Suffice it to say that there is one thing that our soul needs, and that is the acquisition of true, objective goodness. Nothing else will do to satisfy the soul. As that is the case, and the only things in this world that are acts of true, objective goodness are Torah and mitzvos, then there is one thing that we need to make sure of in life. We have to make sure that they are truly what we value.

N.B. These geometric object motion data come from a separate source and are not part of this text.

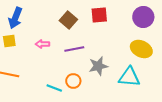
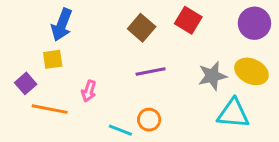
red square: (99, 15) -> (188, 20), turned 36
pink arrow: (42, 44) -> (89, 91), moved, turned -72
gray star: (98, 66) -> (212, 76), moved

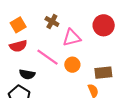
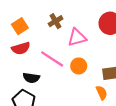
brown cross: (52, 22) -> (56, 21), turned 32

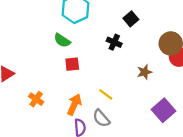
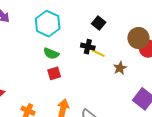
green semicircle: (62, 40) -> (51, 53), moved
yellow line: (106, 94) -> (98, 53), moved

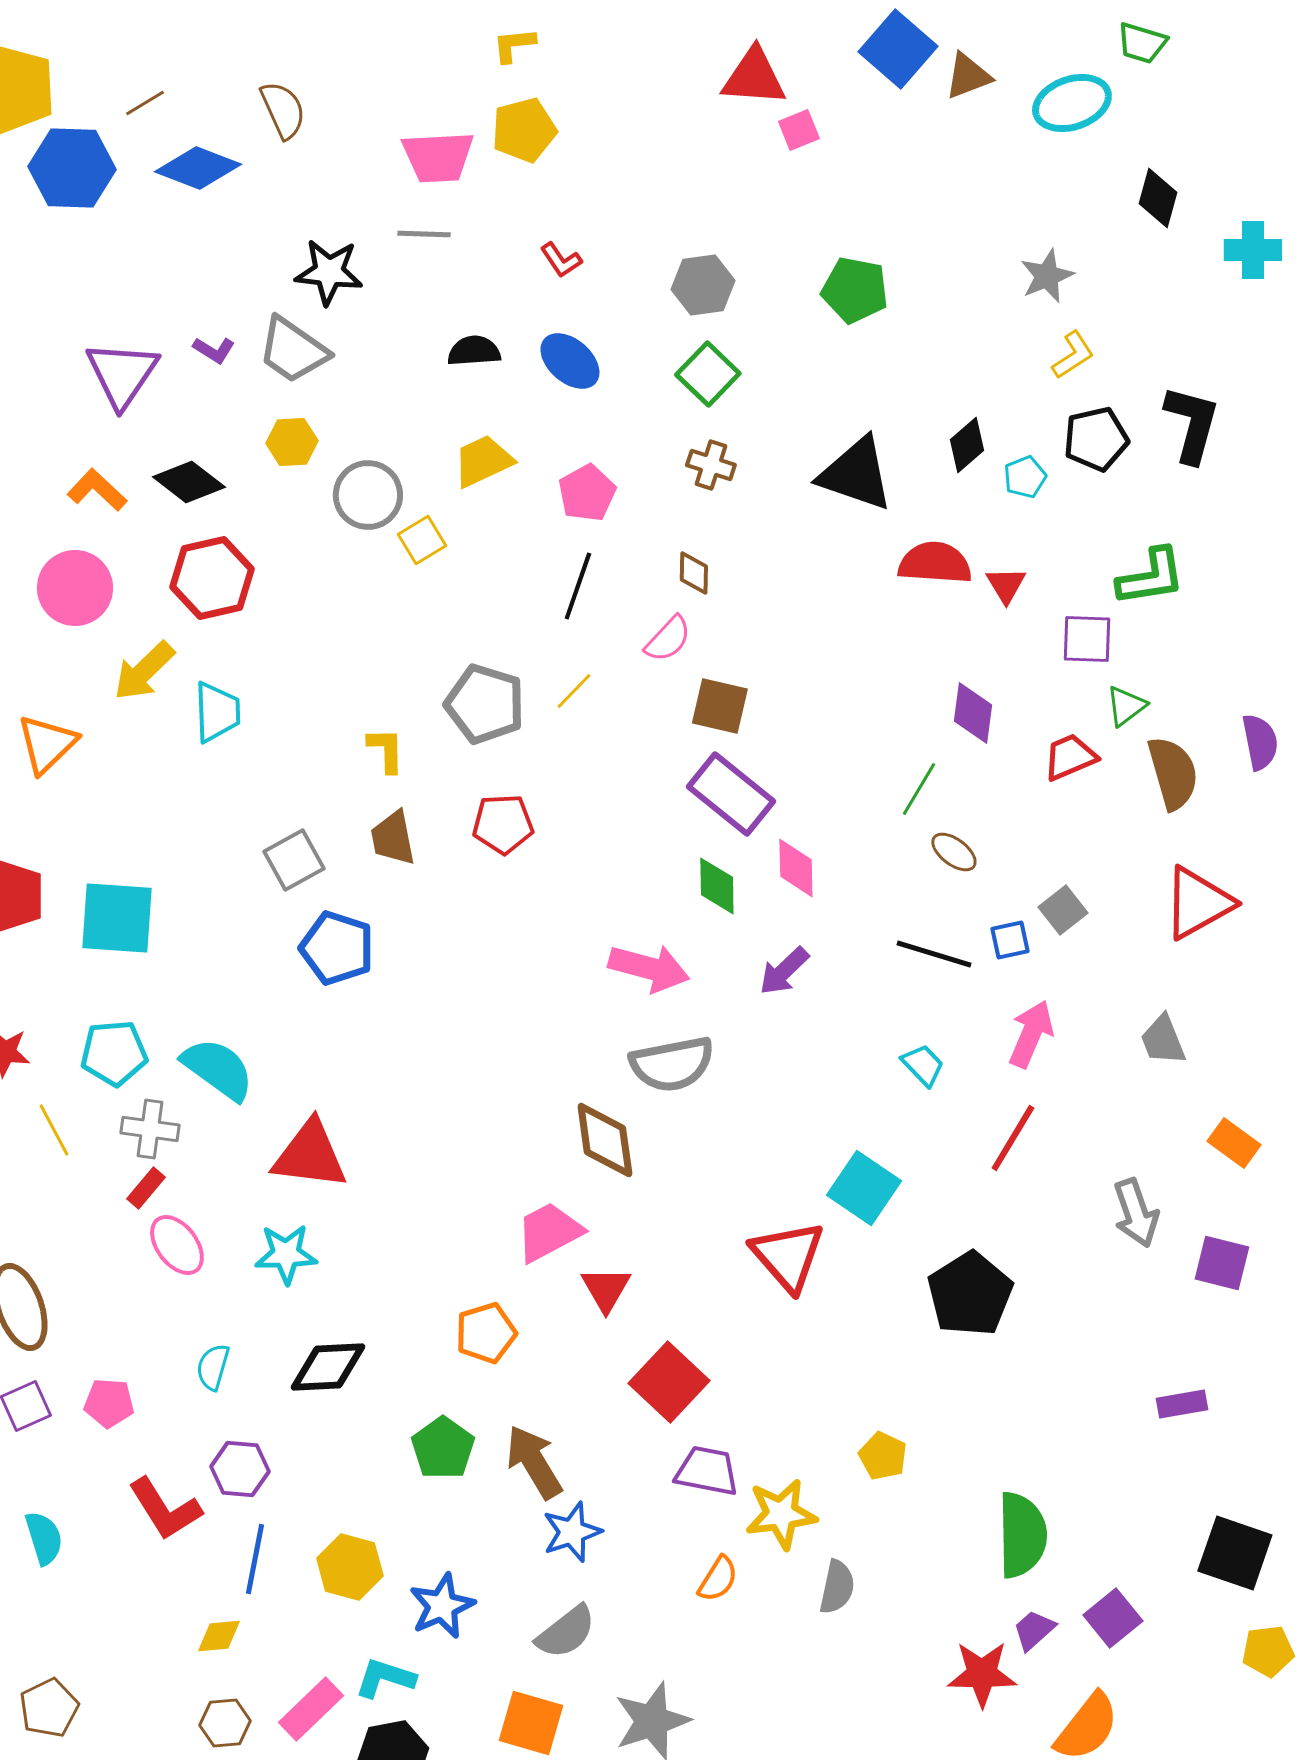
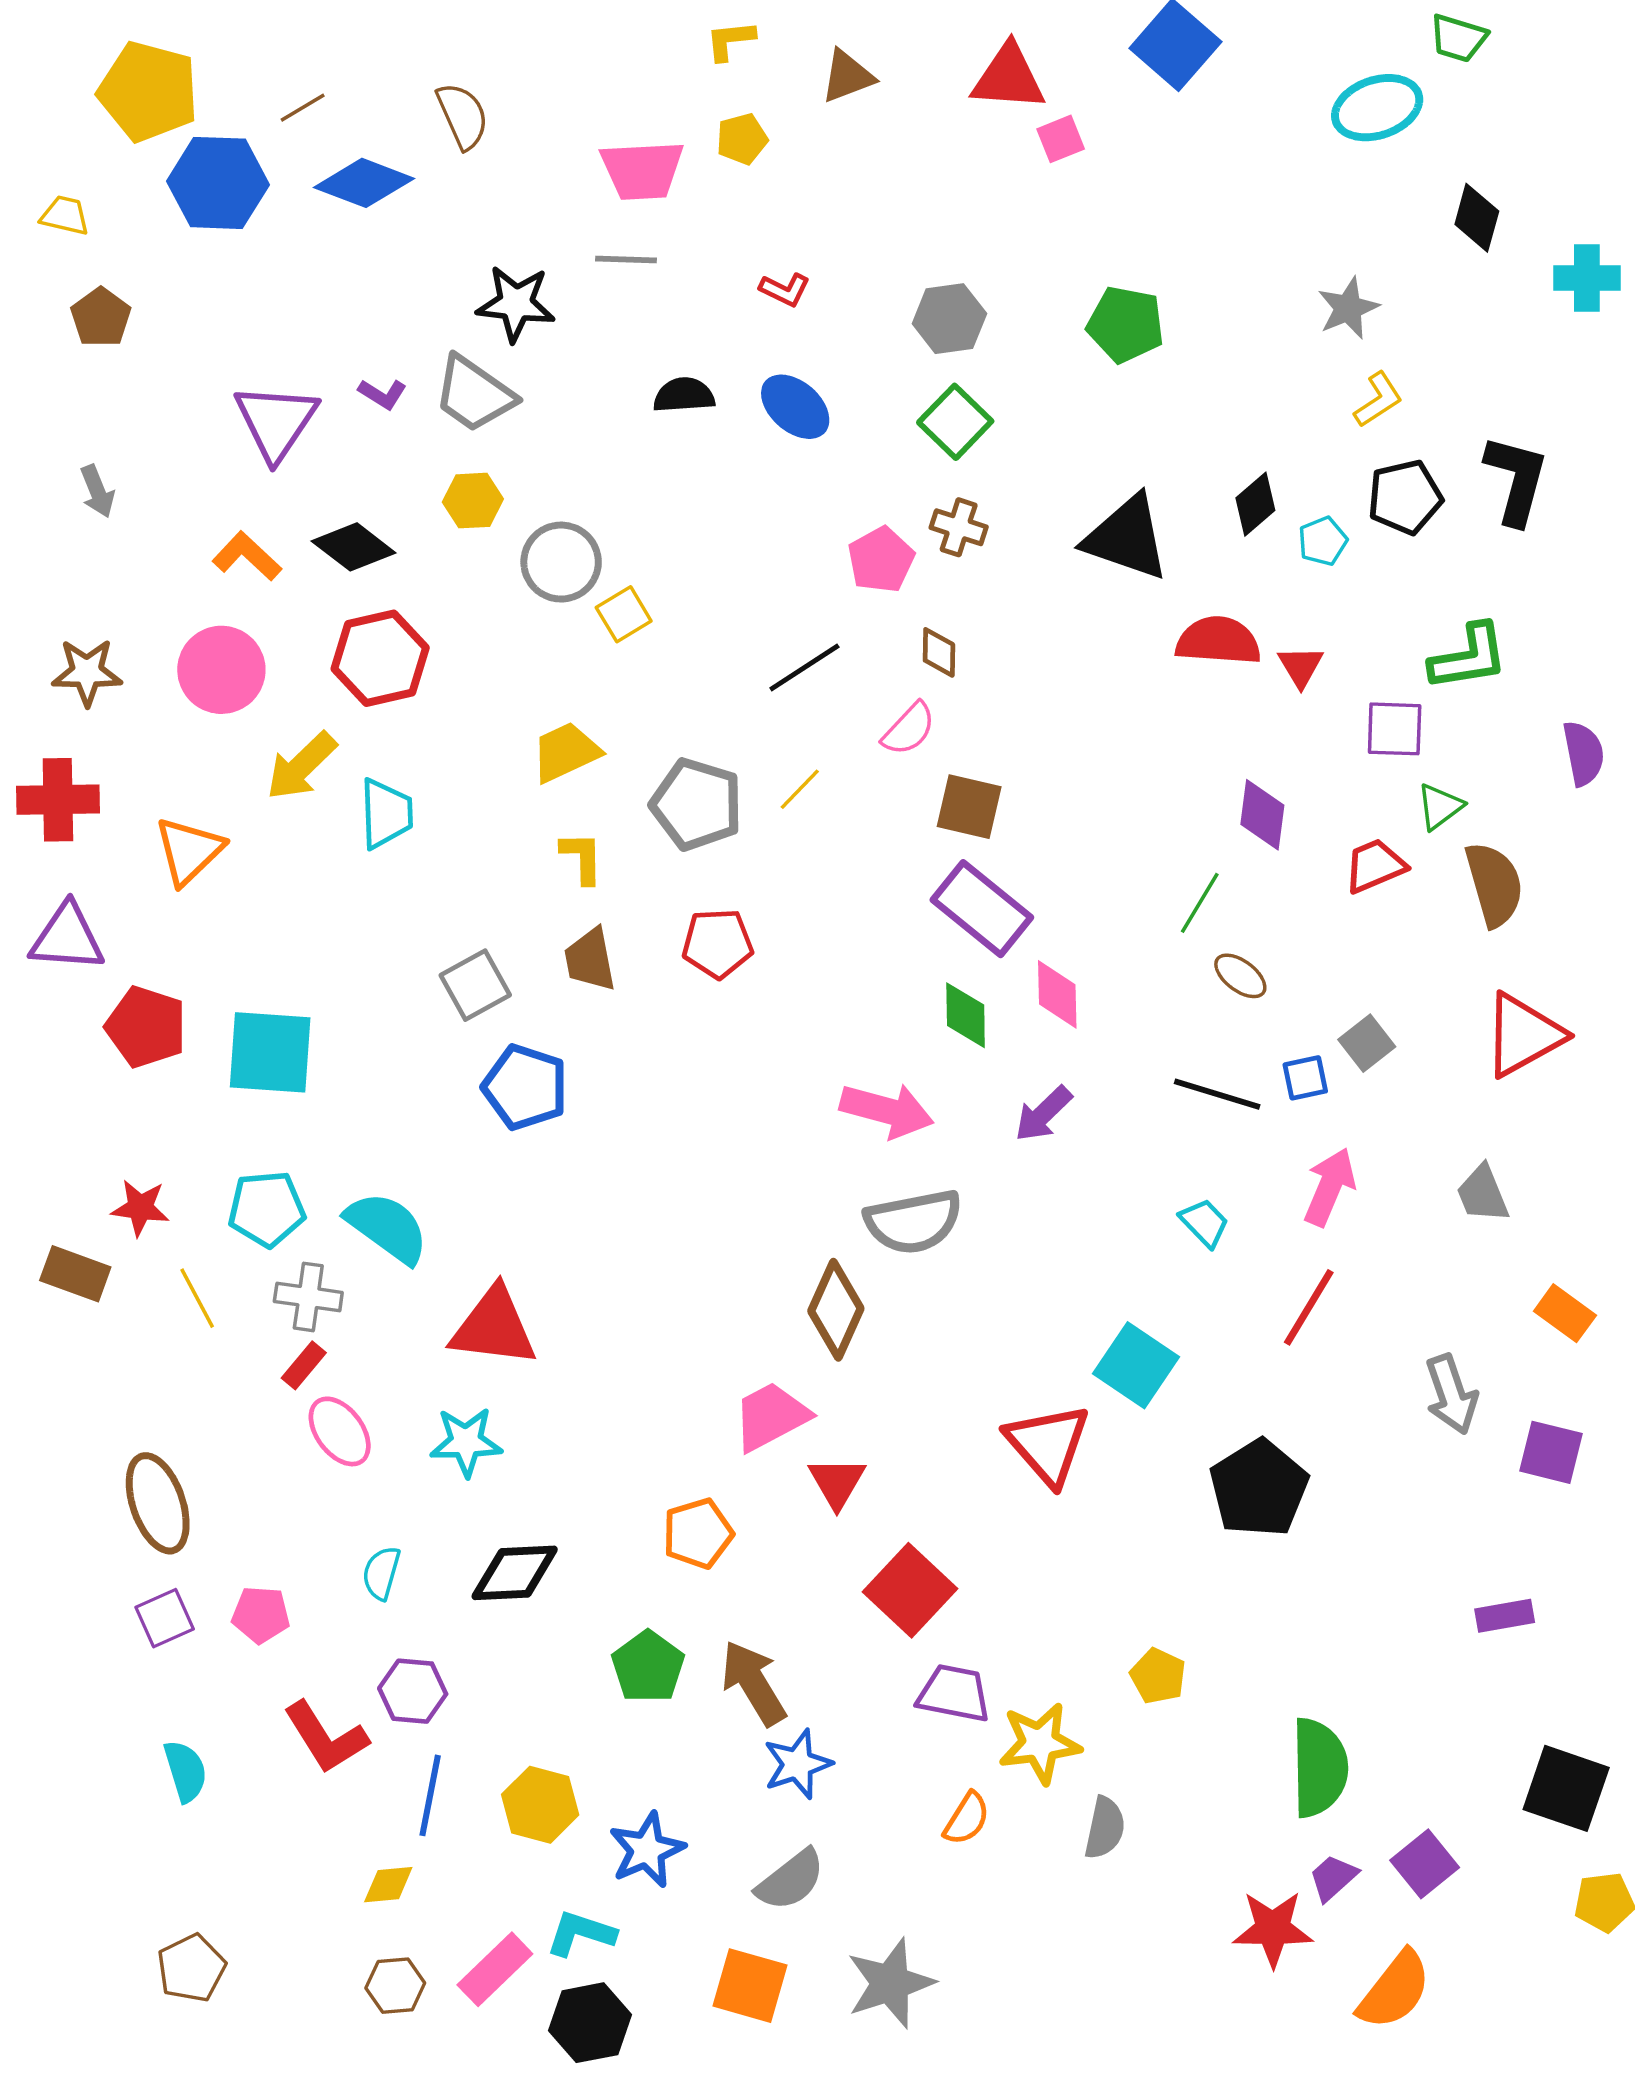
brown triangle: (968, 76) -> (847, 76), moved
yellow pentagon: (524, 130) -> (742, 139), size x0.7
red L-shape: (561, 260) -> (785, 290), turned -30
yellow trapezoid: (483, 461) -> (566, 752), moved
pink pentagon: (587, 493) -> (881, 560), moved
black line: (578, 586) -> (804, 668), turned 38
purple semicircle: (1260, 742) -> (1583, 753), moved
brown diamond: (605, 1140) -> (836, 1310), turned 32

How To Make Sure That I Am Focused on Things of Real Value

To do this, what we need is to reprogram ourselves with the understanding that there is nothing in life that is more worthwhile than the acquisition of mitzvos and abstaining from aveiros. The question that we have is only how to do this? The answer is, find the way to make it real to you.
If you have doubts as to the truth of Torah – I invite you to read my book, Core Emunah 2, G-d & Me, Are You Ready to Meet Your Maker, available in print and ebook formats. If you want a clear, logical explanation as to the indisputable fact that the world is a creation, and that there is a Creator, I invite you to read Core Emunah 1, Hello? G-d? which has received 5 star reviews and recently won an award in the 2020 book contest (see here).

When Bitcoin first came out, everyone was skeptical. Who would give real money for something that’s just blips on a server somewhere? But as time went by… it became real to so many people that it now has incredible value. Yet in reality, it remains just blips on a computer server. If the Internet ever implodes – all Bitcoin would cease to have any value at all. Torah and mitzvos is different. They’re real.
This reminds me of a story, told over in Tractate Bava Basra (11a) that says that:
Munbaz, the King, opened up and emptied out some of the treasuries of his forefathers during a time of famine in the land of Israel. When he was confronted by his advisors about this, claiming “How can you give away the treasury of your forefathers? They spent their lives gathering that money, and you give it away?” Munbaz responded “My forefathers saved this in the lower world (this one) and I have deposited it in the upper world (the next world). My forefathers stored it in a place where others can take possession of it, whereas I have stored it in a place where no other can touch it. My forefathers collected it in a place where it cannot make any further dividends, whereas I have collected it and it continues to incur new dividends. My forefathers made treasuries of money, whereas I have created treasurehouses of souls. My forefathers treasured things that only have value in this world, whereas I have made treasuries that have value in this world and in the world to come!”
Torah and mitzvos have incredible value, some more than others. The only difference between Torah and mitvos as opposed to things that have subjective value is that they are not something that we can spend today. Their value is like a bond; it comes into play only after a certain amount of time has passed. They are legal tender only in the next world, but you can only acquire them while we are in this one. But that’s only if you spend your time right. That’s only if you gave them the value that they deserve during your time in this world. Spend your time right. Give value to things that have a real, eternal value, and watch what effect that has on your life in this one… and the next.